## Work item
Go to the line that contains "農家さん・漁師さんを募集しています!" in the records below and repeat it, and each line after it, exactly through the end, omitting pictures.

## Source data
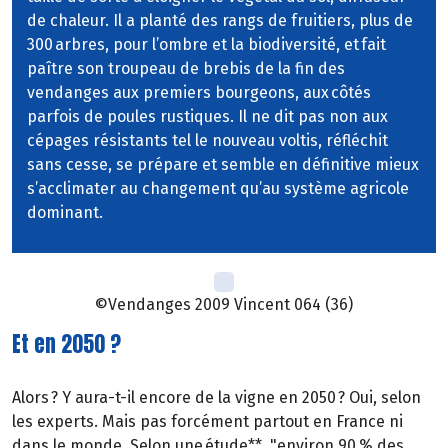
de chaleur. Il a planté des rangs de fruitiers, plus de
300 arbres, pour l’ombre et la biodiversité, et fait
paître son troupeau de brebis de la fin des
vendanges aux premiers bourgeons, aux côtés
parfois de poules rustiques. Il ne dit pas non aux
cépages résistants tel le nouveau voltis, réfléchit
sans cesse, se prépare et semble en définitive mieux
s’acclimater au changement qu’au système agricole
dominant.
©Vendanges 2009 Vincent 064 (36)
Et en 2050 ?
Alors ? Y aura-t-il encore de la vigne en 2050 ? Oui, selon
les experts. Mais pas forcément partout en France ni
dans le monde. Selon une étude**, "environ 90 % des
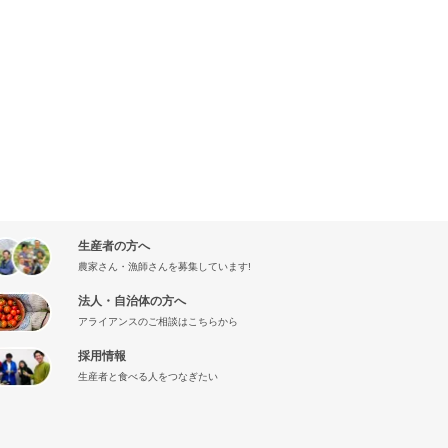
生産者の方へ
農家さん・漁師さんを募集しています!
法人・自治体の方へ
アライアンスのご相談はこちらから
採用情報
生産者と食べる人をつなぎたい
』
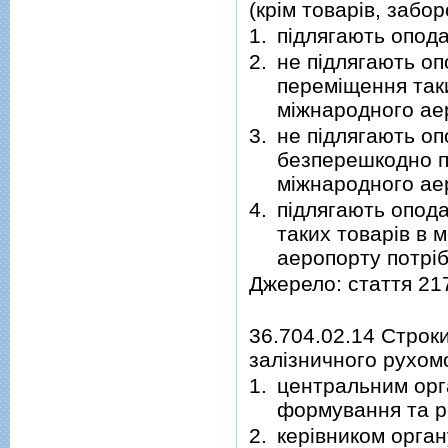
(крім товарів, забо
1.
підлягають опод
2.
не підлягають о
переміщення так
міжнародного аер
3.
не підлягають о
безперешкодно п
міжнародного ае
4.
підлягають опод
таких товарів в
аеропорту потріб
Джерело: стаття 21
36.704.02.14 Стро
залізничного рухом
1.
центральним орг
формування та ре
2.
керівником орган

## Answer to this problem
農家さん・漁師さんを募集しています!
法人・自治体の方へ
アライアンスのご相談はこちらから
採用情報
生産者と食べる人をつなぎたい
』
(крім товарів, забо
1.
підлягають опод
2.
не підлягають о
переміщення так
міжнародного аер
3.
не підлягають о
безперешкодно п
міжнародного ае
4.
підлягають опод
таких товарів в
аеропорту потріб
Джерело: стаття 21
36.704.02.14 Стро
залізничного рухом
1.
центральним орг
формування та ре
2.
керівником орган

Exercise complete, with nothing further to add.